Difference among Relationship, Portfolio & Wealth Manager in banking?August 3, 2019
Banking careers are prestigious and have been in demand for a number of reasons. Job security, fixed hours, awesome payouts and unending demand being the most notable ones. Wealth management and investment banking are the most sought popular areas in the financial sector and this is where career aspirants with a wealth management course want to be, for the great payouts and benefits. These fields may overlap though they are very different.
The investment banker is the highest-paid and offers advice and financial services to institutions and corporate entities. They deal with the acquisitions and mergers-M&A, stock splits, business restructuring, share buybacks, spinoffs, IPOs, and bond issues. They also help corporate clients in their investments for the short-term. The IB-career after a Wealth Management course is most popular and one should remember that:
- IB and wealth management do overlap in operations.
- The bankers in IB have bigger paychecks and obviously, work hours like 80-100 hrs per week.
- Wealth Managers help individuals invest while IB deals with institutions and corporations.
- The business owners and HNI clients of the wealth management bankers often need help and advice on M&As, issuances of bonds or IPOs from the banker in IB. The high-value clients are offered the services of a Relationship Manager who is their one-stop go-to for personalized services related to banking.
- The Portfolio Manager is a specialist who offers his services in advising the WM clients on making investments and managing their portfolios for a fixed fee. Their advice is very popular since they cut-across the equity markets and IB areas. They advise on stocks, bond, IPOs, buy-outs, insurance, commodities and more.
Roles in Investment Banking:
The IB bankers need exceptional soft-skills to excel at financial management of the institutional clients and persuasive communication skills to deal in the multi-billion-dollar deals of the modern world. They advise and harbour the leveraged buyouts or hostile takeovers in M&A deals. It is exciting and pays well since the banks earn a fixed commission on these deals which are shared with the IB banker. These deals do not happen often and area result of excellent fundamental business evaluation and long hours put in by the IB banker to broker such deals.
The skills of the IB banker are hence very exacting and require knowledge not just of the financial aspects but also across many industrial realms, stock-markets, industry-specific factors, business structures, issuances of IPOs, debentures, bonds and so on. The market research analyst and the banker who is client-facing both have to collaborate on such deals to make those great presentations of deals, acquisitions, mergers and such.

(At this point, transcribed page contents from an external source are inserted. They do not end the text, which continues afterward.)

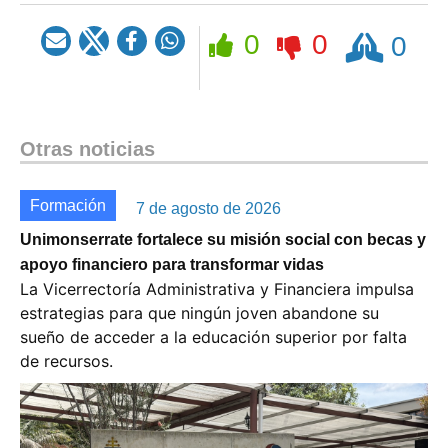
Rezar
0
0
0
Otras noticias
Formación
7 de agosto de 2026
Unimonserrate fortalece su misión social con becas y
apoyo financiero para transformar vidas
La Vicerrectoría Administrativa y Financiera impulsa
estrategias para que ningún joven abandone su
sueño de acceder a la educación superior por falta
de recursos.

They do not limit themselves to working only in The Microsoft Excel suite. Rather they make use of many tech tools to analyze huge volumes of data, draw forecasts and predictive insights from extensive research on data, and use their creative skills learned in a wealth management course. In addition to number crunching, operations specialists and account managers in IB also need to collaborate with each other.

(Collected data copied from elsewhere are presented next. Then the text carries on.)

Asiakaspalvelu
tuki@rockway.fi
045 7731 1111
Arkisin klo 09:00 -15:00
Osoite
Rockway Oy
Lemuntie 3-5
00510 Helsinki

Roles in Wealth Management:
Wealth management is a simple enough definition. Wealth managers work with clients on a one-on-one basis as against the IB bankers working with multiples of institutional and corporate clients. They manage the wealth portfolio and charge a fixed fee for their advice and services like portfolio management, managed-account services, investment accounts and such.
Wealth management services are also offered to people who have USD 50,000 to 500,000 and can include HNIs, corporate clients seeking short-term investments, and small clients who need management of their diverse portfolios.
They offer brokerage accounts helping clients to virtually invest in all instruments of their choice and also offer tax planning, retirement planning, and estate planning and management services. They are hence called client relationship managers or investment specialists.
While knowing the client and personally interacting with them is for the communicative relationship manager, the investment specialists effectively deal with the instruments they specialize in like issuances of IPOs, bonds, stocks and such. Such managers work collaboratively and a relationship manager is always assigned to the client to ensure the client’s personalized investments are managed and run effectively and at all times no matter if they are institutional clients or HNI clients.
The two fields may overlap and the titles may be many. However, it all boils down to training and a wealth management course to be able to cater to diverse exacting job roles. IB is global and the more languages and banking ecosystems of foreign countries you know, the more successful you can become. Certifications like CFA, Series7 exams and such can put you on a different pedestal. A good training course is ESSENTIAL for all.